L'amicizia di Elena e Mariana è quella che ha sempre caratterizzato i rapporti tra russi ed ucraini, un legame fatto di rispetto e familiarità, un'intesa che oggi neanche la guerra può spezzare perché, se i popoli potessero decidere, mai si farebbero del male.. Le due donne i sono conosciute a Pescara dove entrambe vivono, si frequentano e si stimano. Con la stessa rabbia e preoccupazione, oggi parlano di un conflitto che non condividono, una battaglia incomprensibile che desta apprensione per i loro cari, residenti nelle città abbandonate dalle due amiche nella ricerca di una vita migliore.

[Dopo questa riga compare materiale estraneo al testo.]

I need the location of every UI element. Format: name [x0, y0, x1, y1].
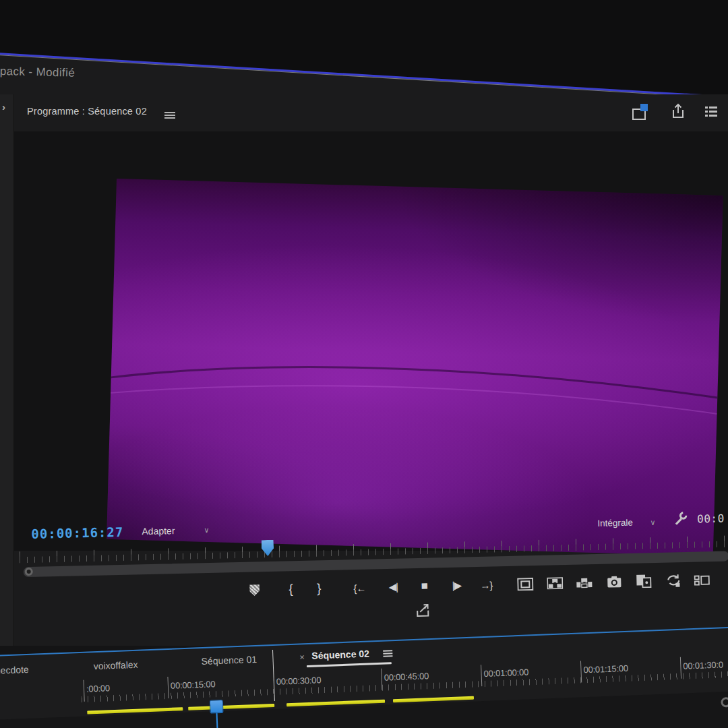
- scrollbar-knob[interactable]: [25, 568, 33, 576]
- fullscreen-video-icon[interactable]: [632, 104, 650, 121]
- tab-close-icon[interactable]: ×: [299, 652, 305, 662]
- tab-menu-icon[interactable]: [383, 650, 392, 652]
- quick-export-icon[interactable]: [670, 102, 686, 120]
- current-timecode[interactable]: 00:00:16:27: [31, 524, 123, 541]
- panel-menu-icon[interactable]: [164, 112, 175, 113]
- program-monitor-panel: › Programme : Séquence 02: [0, 94, 728, 646]
- tab-anecdote[interactable]: necdote: [0, 664, 29, 676]
- tab-sequence-01[interactable]: Séquence 01: [201, 654, 257, 667]
- window-title: pack - Modifié: [0, 65, 75, 80]
- timeline-playhead[interactable]: [210, 700, 224, 714]
- tab-sequence-02[interactable]: Séquence 02: [311, 648, 369, 661]
- zoom-fit-dropdown[interactable]: Adapter: [142, 525, 175, 537]
- mark-out-icon[interactable]: }: [309, 579, 330, 599]
- ruler-label: 00:01:30:0: [683, 659, 723, 671]
- step-back-icon[interactable]: ◀|: [383, 577, 404, 597]
- lift-icon[interactable]: [545, 574, 566, 593]
- duration-timecode-partial: 00:0: [697, 512, 725, 526]
- play-stop-icon[interactable]: ■: [414, 576, 435, 596]
- comparison-view-icon[interactable]: [634, 572, 655, 591]
- go-to-in-icon[interactable]: {←: [349, 578, 370, 598]
- active-tab-underline: [307, 662, 392, 667]
- loop-playback-icon[interactable]: [663, 571, 684, 590]
- mark-in-icon[interactable]: {: [280, 580, 301, 599]
- add-marker-icon[interactable]: [244, 580, 265, 600]
- program-controls: 00:00:16:27 Adapter ∨ Intégrale ∨ 00:0: [0, 504, 728, 645]
- ruler-label: 00:01:15:00: [583, 663, 628, 675]
- chevron-down-icon: ∨: [650, 518, 655, 527]
- video-letterbox-area: [14, 131, 728, 551]
- workspaces-icon[interactable]: [705, 107, 717, 119]
- ruler-label: 00:01:00:00: [483, 667, 528, 679]
- ruler-label: 00:00:45:00: [384, 671, 429, 683]
- chevron-down-icon: ∨: [204, 526, 209, 535]
- settings-wrench-icon[interactable]: [673, 510, 690, 527]
- ruler-label: :00:00: [86, 683, 111, 694]
- panel-expand-chevron-icon[interactable]: ›: [2, 101, 5, 113]
- step-forward-icon[interactable]: |▶: [446, 576, 467, 595]
- safe-margins-icon[interactable]: [515, 574, 536, 594]
- timeline-scroll-knob[interactable]: [721, 697, 728, 708]
- go-to-out-icon[interactable]: →}: [476, 575, 497, 595]
- ruler-label: 00:00:15:00: [171, 679, 216, 691]
- tab-voixoffalex[interactable]: voixoffalex: [93, 659, 138, 672]
- ruler-label: 00:00:30:00: [276, 675, 322, 687]
- share-export-icon[interactable]: [415, 602, 432, 617]
- playback-resolution-dropdown[interactable]: Intégrale: [597, 518, 633, 528]
- extract-icon[interactable]: [574, 573, 595, 593]
- video-preview-frame[interactable]: [107, 179, 723, 556]
- button-editor-icon[interactable]: [692, 570, 712, 590]
- export-frame-icon[interactable]: [604, 572, 625, 592]
- program-panel-title: Programme : Séquence 02: [27, 106, 147, 117]
- premiere-app-window: pack - Modifié › Programme : Séquence 02: [0, 0, 728, 728]
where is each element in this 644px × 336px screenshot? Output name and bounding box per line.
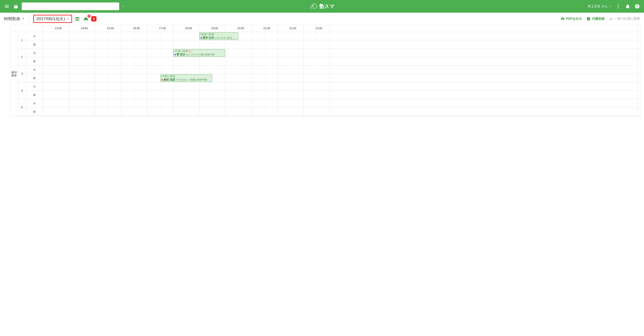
print-icon [560,17,565,21]
chevron-down-icon [21,17,25,21]
help-icon[interactable]: ? [633,2,642,11]
brand-text: 塾スマ [319,3,335,10]
seat-label: A [26,82,43,91]
event-time: 17:00〜19:00 [162,75,211,78]
event-time: 17:30〜19:30 🎂 [174,50,224,53]
hour-label: 13:00 [43,25,69,32]
svg-point-7 [312,6,313,7]
view-selector[interactable]: 時間割表 [4,16,25,22]
schedule-event[interactable]: 17:30〜19:30 🎂 菅 宏次 カンコウジ (小松) 衣笠中2年 [173,49,225,57]
grid-row[interactable] [43,40,638,49]
timetable: 個別 教室 1 AB 2 AB 3 AB 4 AB 5 AB 13:0014:0… [10,25,641,116]
chevron-down-icon [609,5,612,8]
status-dot-icon [200,37,202,39]
hour-label: 16:00 [121,25,147,32]
booth-number: 3 [18,66,26,82]
hour-label: 22:00 [278,25,304,32]
grid-row[interactable] [43,32,638,40]
hour-label: 19:00 [200,25,226,32]
event-name: 菅 宏次 [176,53,185,56]
hour-label: 15:00 [95,25,121,32]
seat-label: B [26,74,43,82]
user-menu[interactable]: 井上正史 さん [586,4,613,9]
bulk-attend-label: 一括で出席に変更 [614,17,640,21]
grid-row[interactable] [43,57,638,66]
seat-label: A [26,99,43,108]
calendar-icon[interactable] [11,2,20,11]
svg-text:?: ? [636,5,638,8]
grid-row[interactable] [43,66,638,74]
svg-rect-2 [15,4,15,5]
menu-icon[interactable] [2,2,11,11]
pdf-export-button[interactable]: PDFを出力 [560,17,582,21]
chevron-down-icon [66,17,70,21]
event-sub: カンコウジ (小松) 衣笠中2年 [186,53,215,56]
grid-row[interactable] [43,108,638,116]
event-name: 室井 比呂 [202,36,214,39]
inbox-badge: 3 [88,15,91,18]
hour-label: 17:00 [147,25,173,32]
grid-row[interactable] [43,74,638,82]
cloud-clover-icon [309,2,318,11]
grid-row[interactable] [43,91,638,99]
svg-rect-1 [14,5,18,6]
search-dropdown-caret-icon[interactable] [119,5,126,8]
svg-point-6 [312,5,313,6]
schedule-event[interactable]: 17:00〜19:00 倉田 花恋 クラタカレン (名取) 衣笠中3年 [160,74,212,82]
hour-label: 18:00 [173,25,200,32]
divider [29,16,29,22]
booth-number: 2 [18,49,26,66]
status-dot-icon [174,54,176,55]
svg-rect-15 [76,19,78,20]
schedule-event[interactable]: 18:30〜20:00 室井 比呂 ムロイヒロ (井上... [200,33,238,40]
grid-row[interactable] [43,82,638,91]
bell-icon[interactable] [623,2,632,11]
substitute-request-button[interactable]: 代講依頼 [586,17,604,21]
seat-label: B [26,108,43,116]
seat-label: A [26,49,43,57]
seat-label: B [26,57,43,66]
pdf-label: PDFを出力 [566,17,582,21]
inbox-button[interactable]: 3 [82,16,89,22]
booth-number: 1 [18,32,26,49]
hour-label: 14:00 [69,25,95,32]
bulk-attend-button: 一括で出席に変更 [609,17,640,21]
booth-number: 4 [18,82,26,99]
more-vert-icon[interactable] [614,2,623,11]
event-sub: クラタカレン (名取) 衣笠中3年 [176,79,207,81]
app-header: 塾スマ 井上正史 さん ? [0,0,644,13]
event-sub: ムロイヒロ (井上... [215,37,234,39]
double-check-icon [609,17,613,21]
event-time: 18:30〜20:00 [200,33,237,36]
timetable-scroll[interactable]: 個別 教室 1 AB 2 AB 3 AB 4 AB 5 AB 13:0014:0… [10,25,641,116]
status-dot-icon [162,79,163,81]
svg-rect-3 [16,4,17,5]
hour-label: 23:00 [304,25,330,32]
hour-label: 21:00 [252,25,278,32]
seat-label: B [26,40,43,49]
booth-number: 5 [18,99,26,116]
check-square-icon [586,17,590,21]
hour-label: 20:00 [226,25,252,32]
today-button[interactable] [74,16,81,22]
view-label-text: 時間割表 [4,16,20,22]
svg-point-9 [618,6,618,7]
svg-point-8 [618,4,618,5]
brand-logo: 塾スマ [309,2,335,11]
user-name: 井上正史 さん [588,4,608,9]
event-name: 倉田 花恋 [164,78,175,81]
search-input[interactable] [24,5,118,8]
seat-label: B [26,91,43,99]
svg-rect-14 [76,17,79,18]
date-text: 2017/06/13(火) [36,16,65,22]
grid-row[interactable] [43,99,638,108]
grid-row[interactable] [43,49,638,57]
seat-label: A [26,66,43,74]
search-box [22,3,119,10]
toolbar: 時間割表 2017/06/13(火) 3 3 PDFを出力 代講依頼 一括で出席… [0,13,644,25]
date-picker[interactable]: 2017/06/13(火) [33,15,72,23]
alert-badge[interactable]: 3 [91,16,96,22]
seat-label: A [26,32,43,40]
birthday-icon: 🎂 [189,50,192,52]
svg-point-10 [618,8,618,9]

Mariana Lutsiv Popil viene da Sambir, località vicino Leopoli. Ha 36 anni, da dieci vive in Italia dove svolge lavori domestici per mantenere il figlio sedicenne e per studiare moda in un istituto privato, coltivando il sogno di diventare un giorno stilista. I parenti della donna risiedono tra la città dell'Ucraina occidentale e Sambir, ai confini con la Polonia. «Dire che sto male è poco - esordisce Mariana -. Sono in contatto i miei parenti a tutte le ore al telefono, in videochiamata, su whatsapp. Fino alle due di stanotte ho dialogato con mia cugina appena arrivata in un rifugio ma in quella situazione ha potuto raccontarmi molto poco. In Ucraina ho mia madre, gli zii, i loro figli, siamo una famiglia numerosa. Quando ascolto quelle voci, ringrazio Dio perché sono vivi ma quando ci salutiamo vengo assalita dalla paura di cosa potrà succedere dall'indomani. E' una sensazione tremenda che non mi fa dormire la notte».
La giovane ucraina sostiene la resistenza dei suoi connazionali verso gli attacchi russi: «Siamo contro la guerra ma difendiamo il nostro territorio ed il nostro futuro, apparteniamo ad un paese libero, indipendente, con una storia, cultura, una lingua da salvaguardare e non possiamo arrenderci perché a qualcuno piace la nostra nazione».
Elena Aleksandra Shishkina ascolta e si asciuga le lacrime dagli occhi. Aveva 27 anni quando, nel 2007 è partita da San Pietroburgo dove vivono ancora i sui familiari.
Mariana ha offerto ospitalità ai congiunti in pericolo: «Non ho grandi possibilità di accoglierli, ma li ho invitati a casa mia offrendo il poco spazio che ho. Hanno rifiutato perché nessuno ha intenzione di scappare, vogliono difendere il loro paese restandovi. Ciò che temono di più non è morire, ma perdere la libertà». «Ho avuto la stessa risposta - interviene Elena - dagli amici a cui ho offerto ospitalità in questi giorni. Desiderano restare a casa, sono spaventati, arrabbiati ma non nutrono odio nei confronti dei russi».